Investigation of geomechanical characteristics in one of the Iranian oilfields by using vertical seismic profile (VSP) data to predict hydraulic fracturing intervals

Geomechanics is a science that studies rock behavior under stress conditions. The major purpose of this study is to use seismic geophysics (Elastic wave) to examine the geomechanical properties of the Fahliyan reservoir zone in one of Iran's oilfields. The amount of compression and shear wave velocity were determined by processing vertical seismic profile (VSP) data to obtain geomechanical parameters from the P-wave and S-wave velocities. First of all, elastic moduli have been calculated. These factors were then empirically translated from dynamic into static modules. The K-Mean clustering approach was employed in this research to cluster geomechanical characteristics and determine geomechanical units.
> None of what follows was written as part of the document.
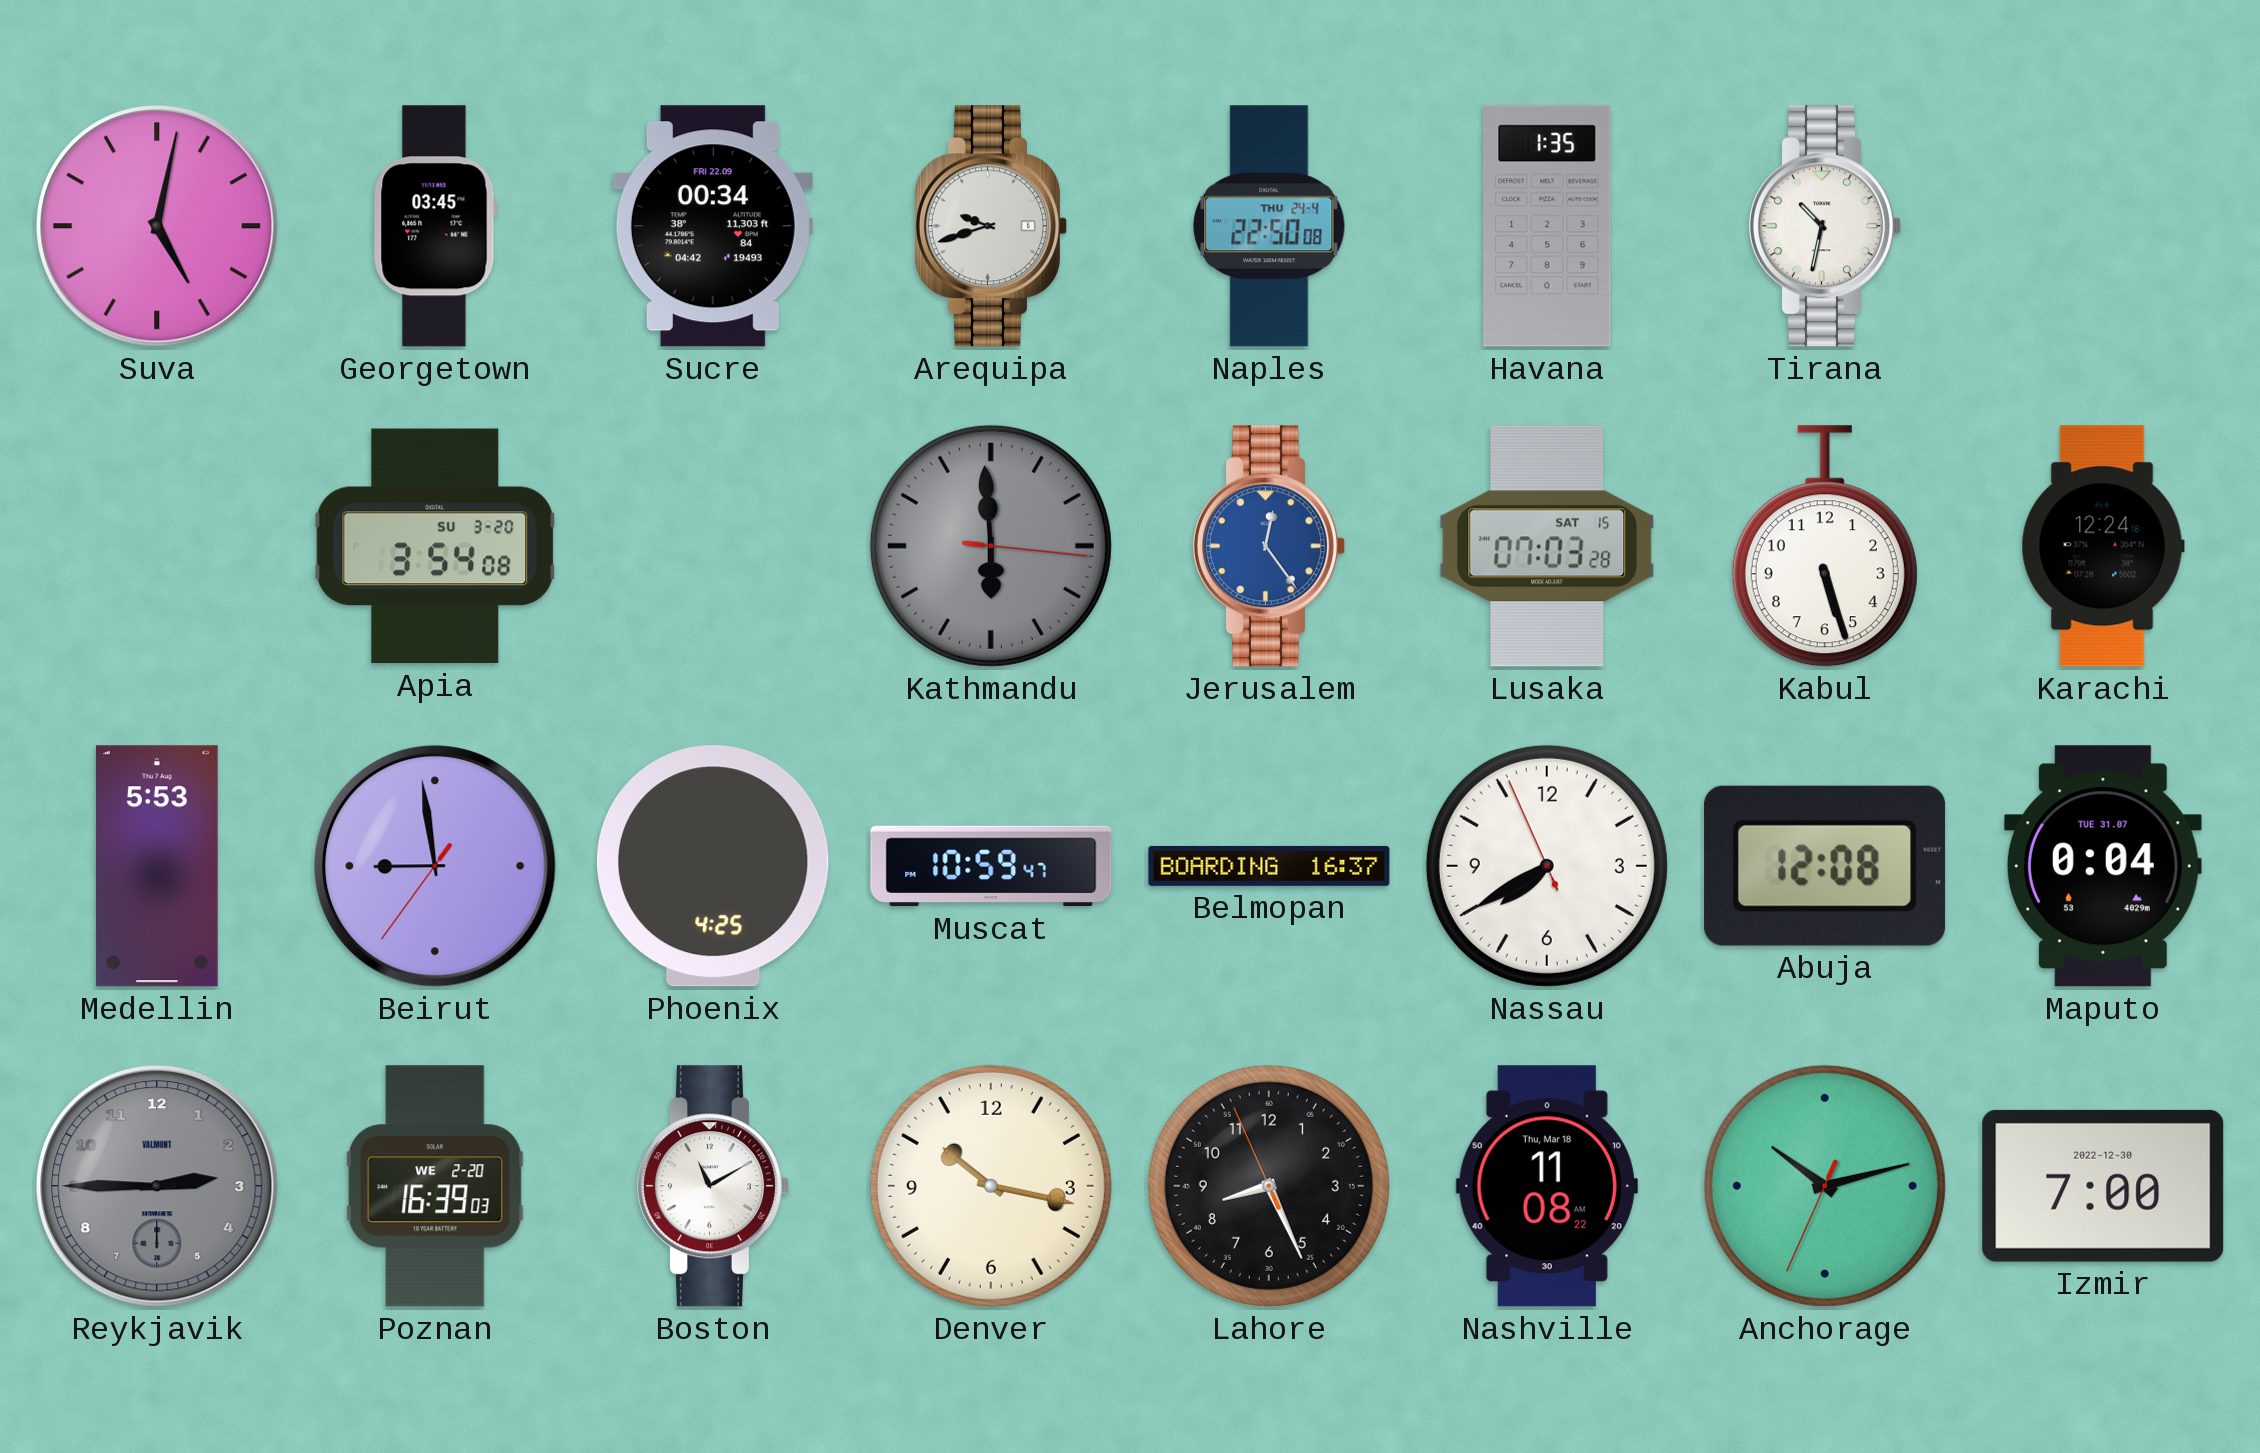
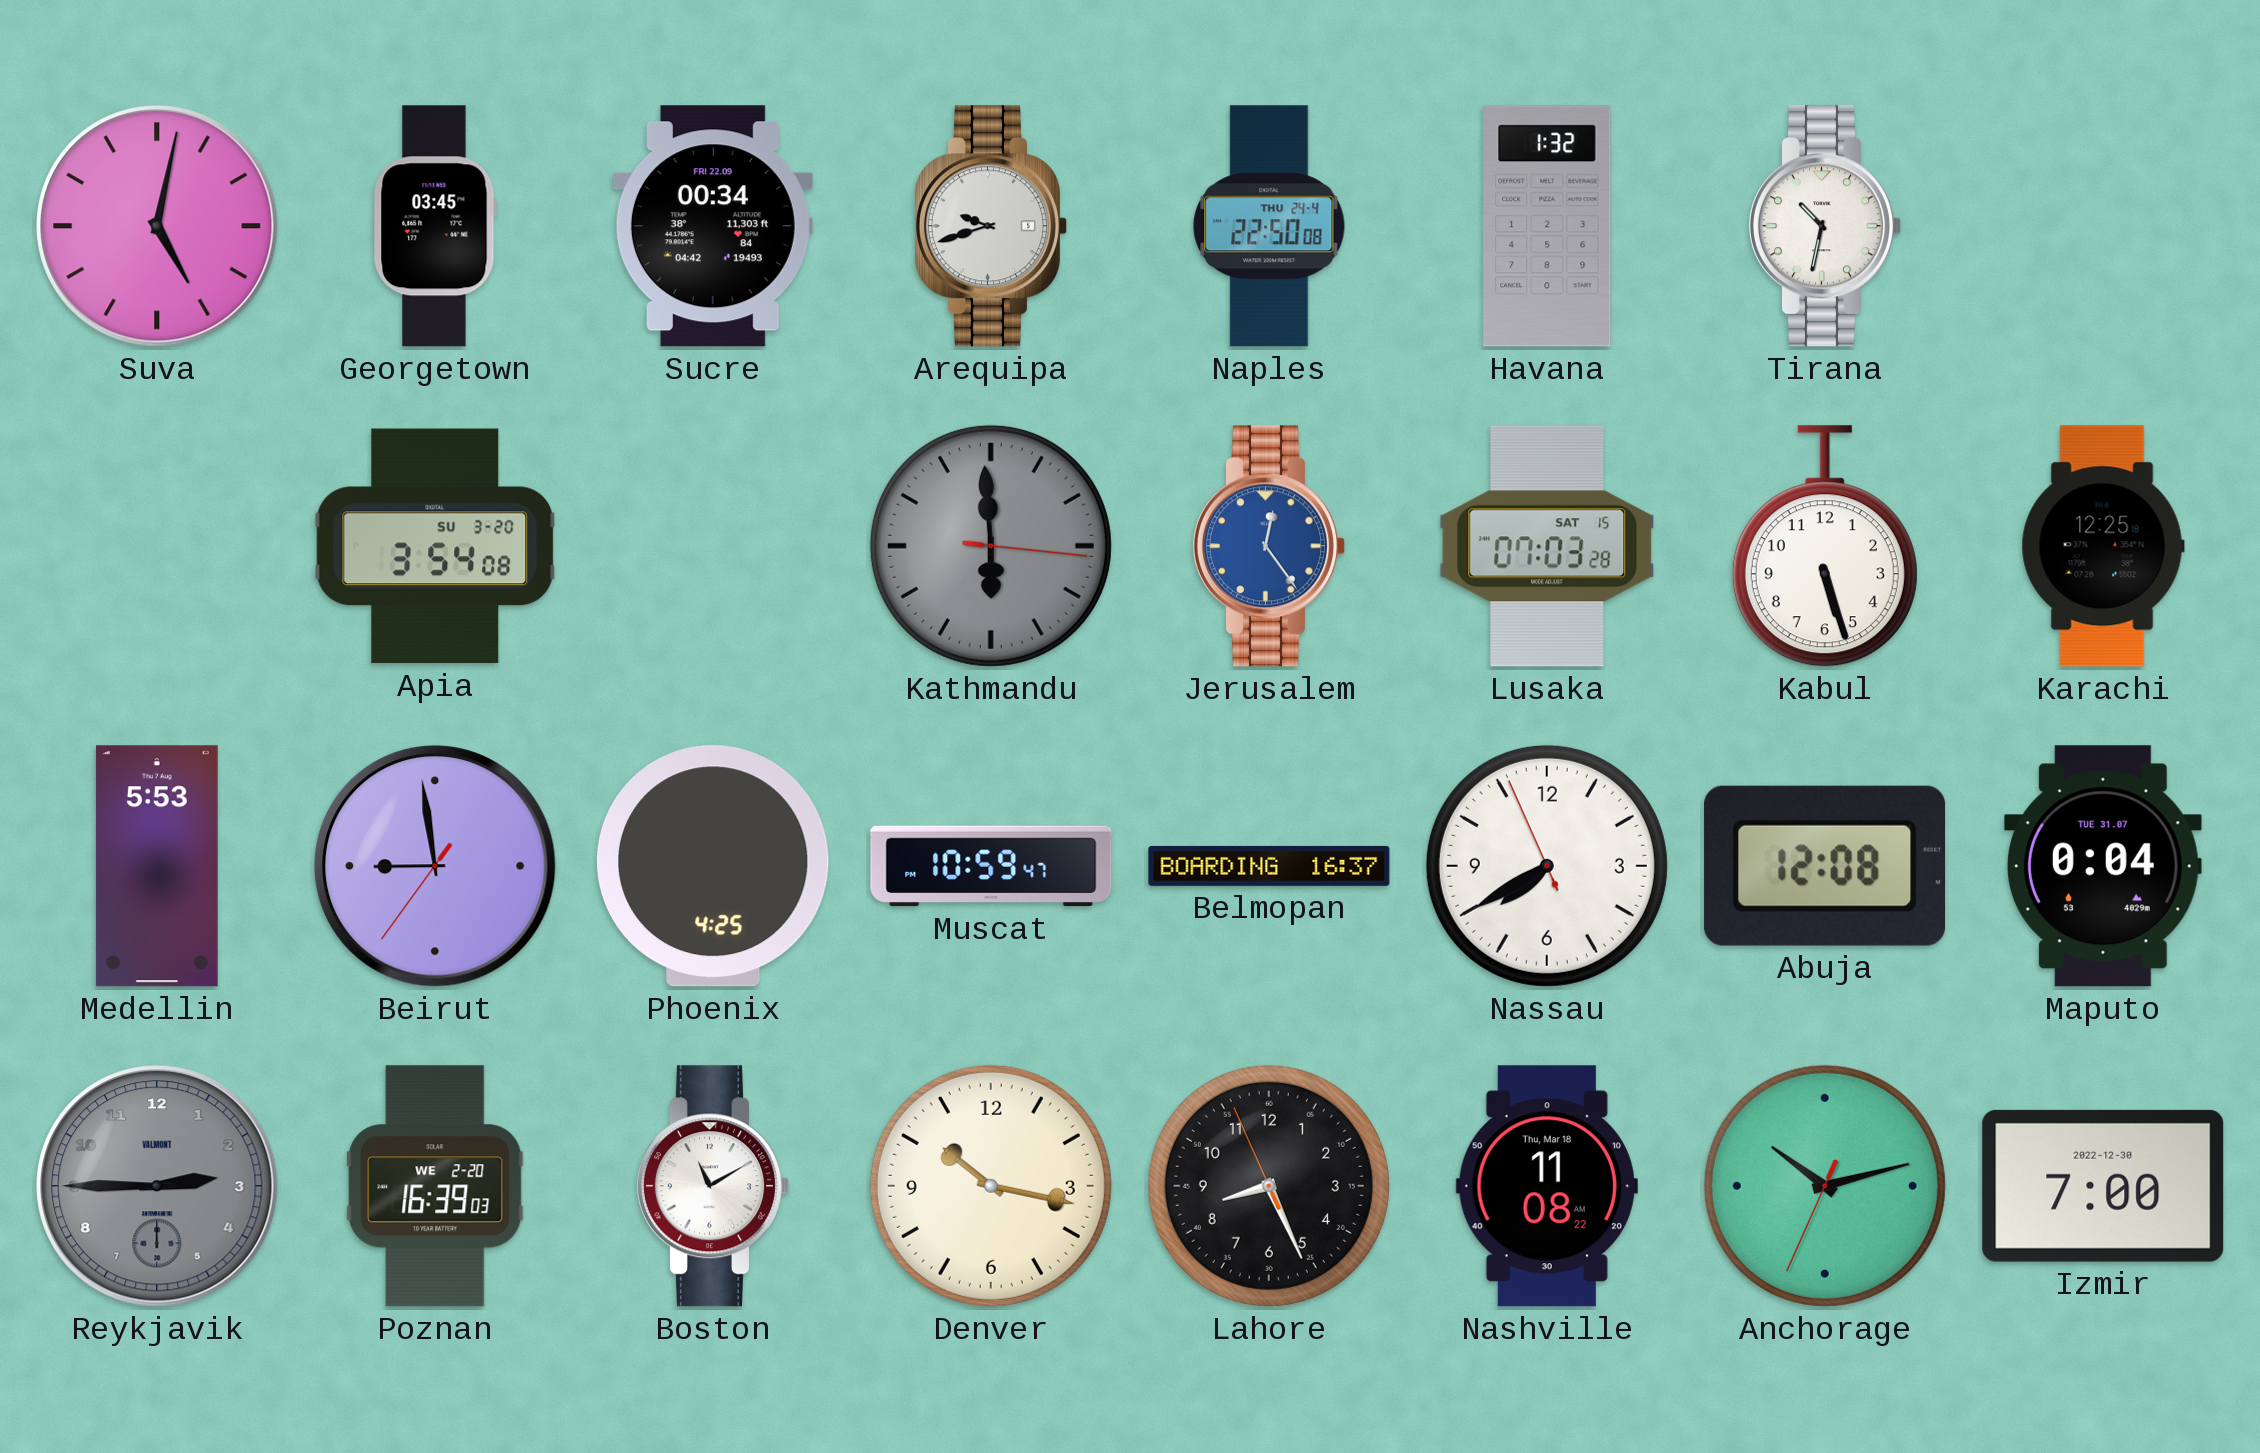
Havana: 1:35 -> 1:32
Karachi: 12:24 -> 12:25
The key criteria for investigating wellbore stability and predicting the safe mud weight window are pore pressure, minimum horizontal stress, maximum horizontal stress, and induced stress from drilling operations. The quantity of uniaxial resistance is another critical parameter calculated by the porosity of the petrophysical logs and empirical equations comparing elasticity modulus and uniaxial stress resistance classification with bit size and caliper log. The drilling safe mud window was defined by applying a minimum and maximum pore pressure. Extensive fractures may occur if drilling fluid pressure predominates over the maximum horizontal stress. The amounts of induced tensions and shear fractures, as well as their locations, were used to identify suitable sections for hydraulic fracturing along the Fahliyan reservoir zone. This method can determine the possible zones for hydraulic fracture with analysis and comparison of VDL and UCS. The current research will benefit the petroleum industry by minimizing the problem of drilling.